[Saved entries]
=== Begin Enclosure ===

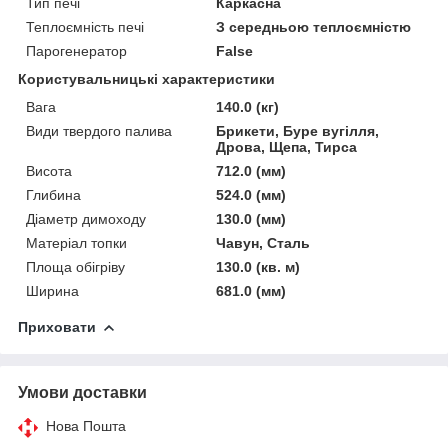
Тип печі
Каркасна
Теплоємність печі
З середньою теплоємністю
Парогенератор
False
Користувальницькі характеристики
Вага
140.0 (кг)
Види твердого палива
Брикети, Буре вугілля,
Дрова, Щепа, Тирса
Висота
712.0 (мм)
Глибина
524.0 (мм)
Діаметр димоходу
130.0 (мм)
Матеріал топки
Чавун, Сталь
Площа обігріву
130.0 (кв. м)
Ширина
681.0 (мм)
Приховати
Умови доставки
Нова Пошта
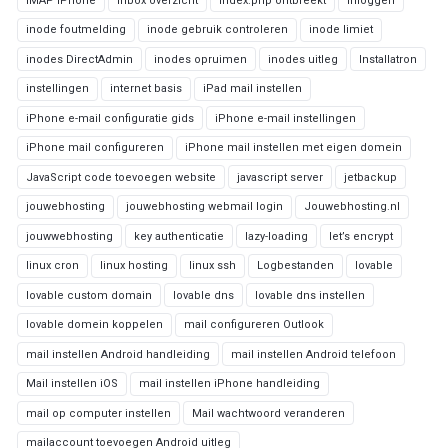
IMAP iPhone
inbox overzicht
index.php ontbreekt
inloggen
inode foutmelding
inode gebruik controleren
inode limiet
inodes DirectAdmin
inodes opruimen
inodes uitleg
Installatron
instellingen
internet basis
iPad mail instellen
iPhone e-mail configuratie gids
iPhone e-mail instellingen
iPhone mail configureren
iPhone mail instellen met eigen domein
JavaScript code toevoegen website
javascript server
jetbackup
jouwebhosting
jouwebhosting webmail login
Jouwebhosting.nl
jouwwebhosting
key authenticatie
lazy-loading
let’s encrypt
linux cron
linux hosting
linux ssh
Logbestanden
lovable
lovable custom domain
lovable dns
lovable dns instellen
lovable domein koppelen
mail configureren Outlook
mail instellen Android handleiding
mail instellen Android telefoon
Mail instellen iOS
mail instellen iPhone handleiding
mail op computer instellen
Mail wachtwoord veranderen
mailaccount toevoegen Android uitleg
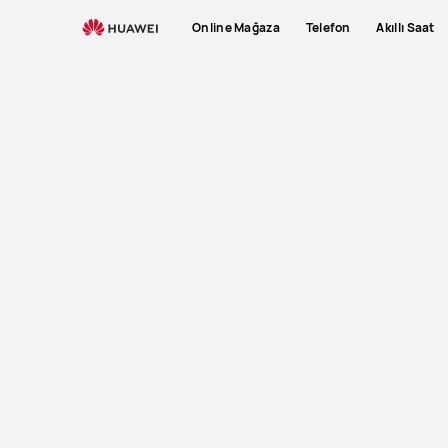
Online Mağaza
Telefon
Akıllı Saat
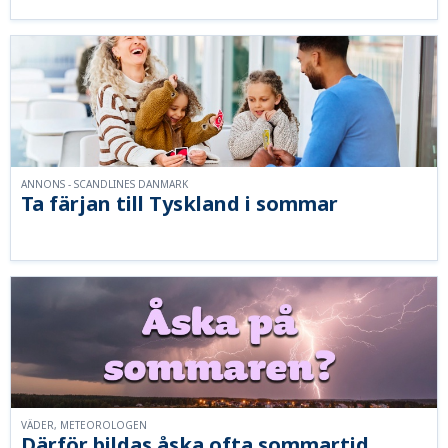
ANNONS - SCANDLINES DANMARK
Ta färjan till Tyskland i sommar
VÄDER, METEOROLOGEN
Därför bildas åska ofta sommartid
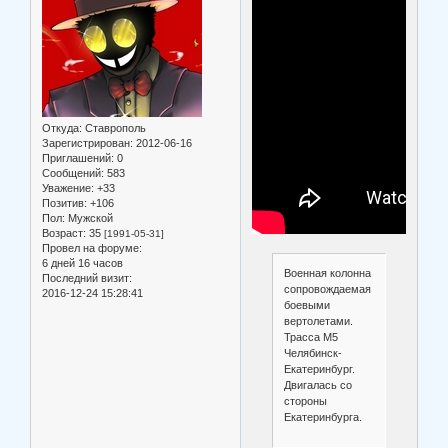
Откуда:
Ставрополь
Зарегистрирован
: 2012-06-16
Приглашений:
0
Сообщений:
583
Уважение:
+33
Позитив:
+106
Пол:
Мужской
Возраст:
35
[1991-05-31]
Провел на форуме:
6 дней 16 часов
Военная колонна
Последний визит:
сопровождаемая
2016-12-24 15:28:41
боевыми
вертолетами.
Трасса М5
Челябинск-
Екатеринбург.
Двигалась со
стороны
Екатеринбурга.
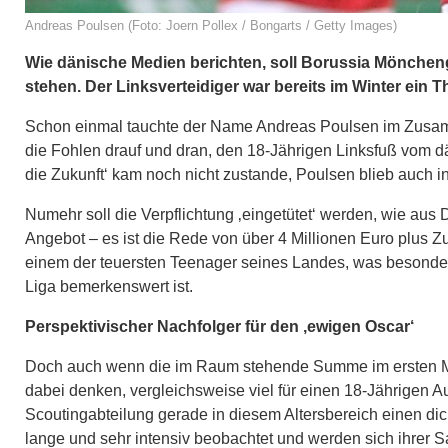
Andreas Poulsen (Foto: Joern Pollex / Bongarts / Getty Images)
Wie dänische Medien berichten, soll Borussia Mönchen
stehen. Der Linksverteidiger war bereits im Winter ein 
Schon einmal tauchte der Name Andreas Poulsen im Zusam
die Fohlen drauf und dran, den 18-Jährigen Linksfuß vom däni
die Zukunft‘ kam noch nicht zustande, Poulsen blieb auch 
Numehr soll die Verpflichtung ‚eingetütet‘ werden, wie aus
Angebot – es ist die Rede von über 4 Millionen Euro plus
einem der teuersten Teenager seines Landes, was besonder
Liga bemerkenswert ist.
Perspektivischer Nachfolger für den ‚ewigen Oscar‘
Doch auch wenn die im Raum stehende Summe im ersten Mome
dabei denken, vergleichsweise viel für einen 18-Jährigen A
Scoutingabteilung gerade in diesem Altersbereich einen 
lange und sehr intensiv beobachtet und werden sich ihrer S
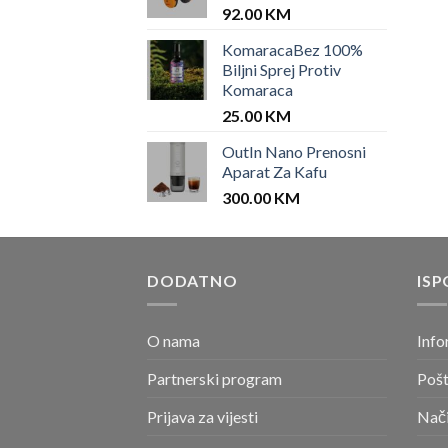
92.00
KM
KomaracaBez 100%
Biljni Sprej Protiv
Komaraca
25.00
KM
OutIn Nano Prenosni
Aparat Za Kafu
300.00
KM
DODATNO
ISP
O nama
Info
Partnerski program
Pošt
Prijava za vijesti
Nači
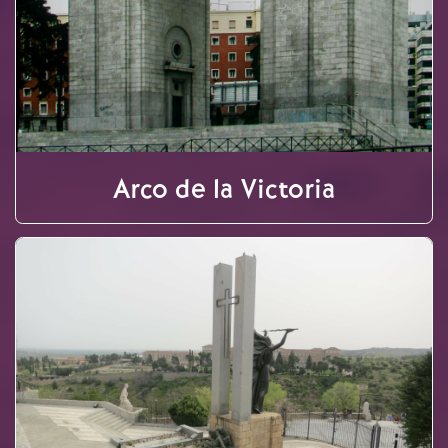
Arco de la Victoria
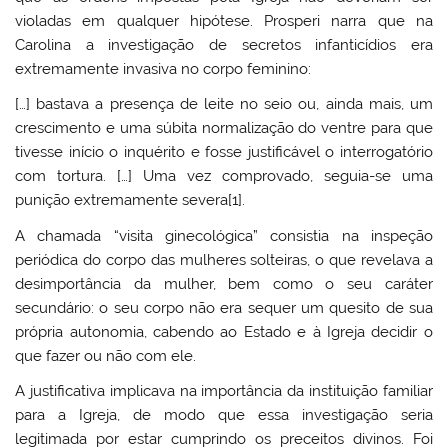
violadas em qualquer hipótese. Prosperi narra que na
Carolina a investigação de secretos infanticídios era
extremamente invasiva no corpo feminino:
[…] bastava a presença de leite no seio ou, ainda mais, um
crescimento e uma súbita normalização do ventre para que
tivesse início o inquérito e fosse justificável o interrogatório
com tortura. […] Uma vez comprovado, seguia-se uma
punição extremamente severa[1].
A chamada “visita ginecológica” consistia na inspeção
periódica do corpo das mulheres solteiras, o que revelava a
desimportância da mulher, bem como o seu caráter
secundário: o seu corpo não era sequer um quesito de sua
própria autonomia, cabendo ao Estado e à Igreja decidir o
que fazer ou não com ele.
A justificativa implicava na importância da instituição familiar
para a Igreja, de modo que essa investigação seria
legitimada por estar cumprindo os preceitos divinos. Foi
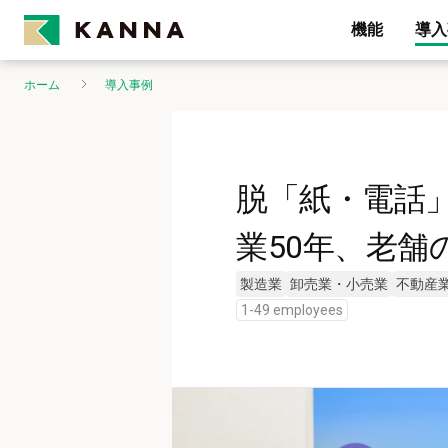
機能
導入
ホーム
導入事例
脱「紙・電話
業50年、老舗
製造業
卸売業・小売業
不動産
1-49 employees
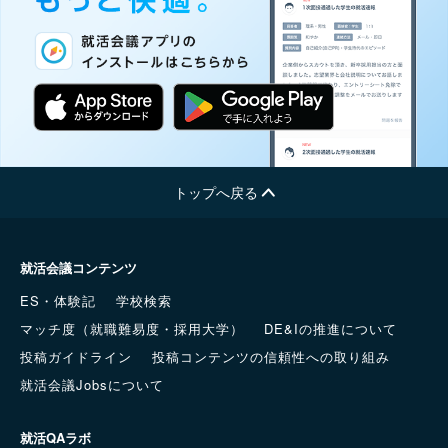
トップへ戻る
就活会議コンテンツ
ES・体験記
学校検索
マッチ度（就職難易度・採用大学）
DE&Iの推進について
投稿ガイドライン
投稿コンテンツの信頼性への取り組み
就活会議Jobsについて
就活QAラボ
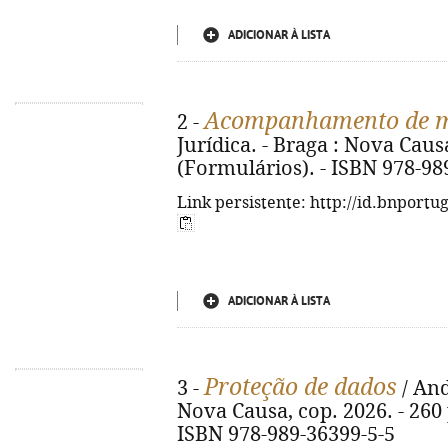
ADICIONAR À LISTA
Acompanhamento de m
2 -
Jurídica. - Braga : Nova Causa
(Formulários). - ISBN 978-98
Link persistente: http://id.bnportu
ADICIONAR À LISTA
Proteção de dados
3 -
/ And
Nova Causa, cop. 2026. - 260 p
ISBN 978-989-36399-5-5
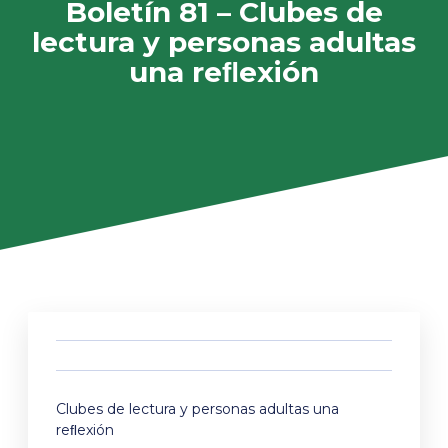
Boletín 81 – Clubes de
lectura y personas adultas
una reﬂexión
Clubes de lectura y personas adultas una
reﬂexión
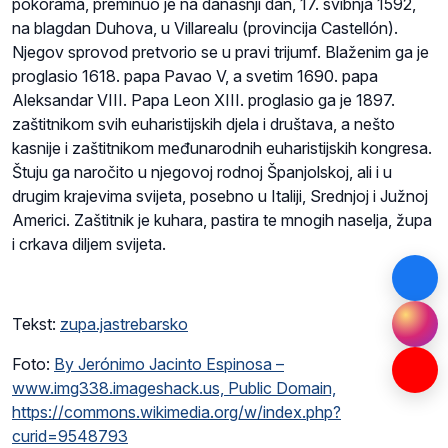
pokorama, preminuo je na današnji dan, 17. svibnja 1592,
na blagdan Duhova, u Villarealu (provincija Castellón).
Njegov sprovod pretvorio se u pravi trijumf. Blaženim ga je
proglasio 1618. papa Pavao V, a svetim 1690. papa
Aleksandar VIII. Papa Leon XIII. proglasio ga je 1897.
zaštitnikom svih euharistijskih djela i društava, a nešto
kasnije i zaštitnikom međunarodnih euharistijskih kongresa.
Štuju ga naročito u njegovoj rodnoj Španjolskoj, ali i u
drugim krajevima svijeta, posebno u Italiji, Srednjoj i Južnoj
Americi. Zaštitnik je kuhara, pastira te mnogih naselja, župa
i crkava diljem svijeta.
Tekst:
zupa.jastrebarsko
Foto:
By Jerónimo Jacinto Espinosa –
www.img338.imageshack.us, Public Domain,
https://commons.wikimedia.org/w/index.php?
curid=9548793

=== End Enclosure ===

Please copy the line that holds "drugim krajevima svijeta, posebno" and each line under it through the last line above, exactly as they stand, adding nothing.

§ Result below:
drugim krajevima svijeta, posebno u Italiji, Srednjoj i Južnoj
Americi. Zaštitnik je kuhara, pastira te mnogih naselja, župa
i crkava diljem svijeta.
Tekst:
zupa.jastrebarsko
Foto:
By Jerónimo Jacinto Espinosa –
www.img338.imageshack.us, Public Domain,
https://commons.wikimedia.org/w/index.php?
curid=9548793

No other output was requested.